Over time the white establishment would kindle a variety of incense around his memory, including the naming of a far-flung native horticultural reserve, located to the north of Wellington and prized for its fertile earth and comfortable microclimate, after the memory of the man who, the Evening Post also wrote, ‘when the spirit of trouble brooded over the Hutt Valley, helped to keep harm from the Europeans’.
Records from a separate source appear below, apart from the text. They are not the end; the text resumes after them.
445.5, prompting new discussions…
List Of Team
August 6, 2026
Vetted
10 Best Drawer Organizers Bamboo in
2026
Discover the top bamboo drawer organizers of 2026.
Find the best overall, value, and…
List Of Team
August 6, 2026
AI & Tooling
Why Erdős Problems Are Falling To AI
Despite the Maori desire to stay on and cultivate that same hamlet, t
he colonial imprint quickly deepened. Among the first of the owners to snatch a significant parcel of farmland — the same stretch of land where portions of modern Epuni now sit, including the site for what would become Epuni Boys’ Home — was Baron C. Alzdorf. The Baron later died during the city’s big earthquake in 1855, apparently felled by a giant mirror in his own Wellington Hotel, but not before he had welcomed scores of other colonialists to help cultivate his fields with their 20 varieties of vegetables, in what would become the new country’s second borough and soon enough one of its fastest-growing urban centres.
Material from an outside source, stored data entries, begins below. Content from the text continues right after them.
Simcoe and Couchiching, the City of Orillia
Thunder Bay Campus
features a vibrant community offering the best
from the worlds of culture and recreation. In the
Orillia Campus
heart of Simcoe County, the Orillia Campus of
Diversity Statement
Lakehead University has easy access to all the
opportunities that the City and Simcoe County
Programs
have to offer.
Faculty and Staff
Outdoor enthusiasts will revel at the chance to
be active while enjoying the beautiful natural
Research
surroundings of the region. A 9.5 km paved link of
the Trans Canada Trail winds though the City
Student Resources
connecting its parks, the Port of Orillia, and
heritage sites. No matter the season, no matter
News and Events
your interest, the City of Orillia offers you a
Alzdorf’s offsiders cultivated their airs too. Or as much as circumstances allowed. Unlike the surrounding suburbs, many of which had been identified for what would later become the largest state-housing project in New Zealand’s history — an urban ribbon eventually stretching down from what became Stokes Valley to the Petone foreshore — the pioneering residents of Epuni were different, better.
They were the custodians of nothing less than a gentrified holdout against the great Fabian housing experiment going on around their enclave. Not for them the petty brutalities and bad manners of nearby Naenae, the city’s fastest-growing neighbourhood, or persistently ugly Taita. And their conceit, partly nurtured by the fact of the area’s chronic drainage problems, which rendered parts of Epuni unsuitable for the kind of state-house forests that had grown in these suburbs to the immediate north, remained long after it was absorbed into wider Lower Hutt in 1941.
Walking along some of the suburb’s main arteries in 2010, including those abutting what became the neighbourhood’s most infamous correctional facility, one is struck by the larger properties and more ample vegetation that is to be found there in comparison with the immediately surrounding suburbs.